[PROVIDED INFORMATION — start]

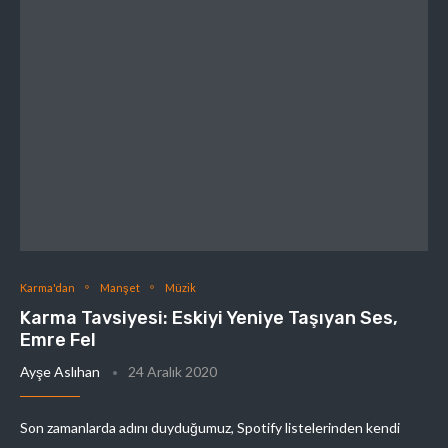
Karma'dan
Manşet
Müzik
Karma Tavsiyesi: Eskiyi Yeniye Taşıyan Ses,
Emre Fel
Ayşe Aslıhan
24 Aralık 2020
Son zamanlarda adını duyduğumuz, Spotify listelerinden kendi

[PROVIDED INFORMATION — finish]

• [WORK ORDER] The records above are to be retyped exactly, with every picture left out.

• [OUTPUT FOR THIS EXERCISE]
Karma'dan
Manşet
Müzik
Karma Tavsiyesi: Eskiyi Yeniye Taşıyan Ses,
Emre Fel
Ayşe Aslıhan
24 Aralık 2020
Son zamanlarda adını duyduğumuz, Spotify listelerinden kendi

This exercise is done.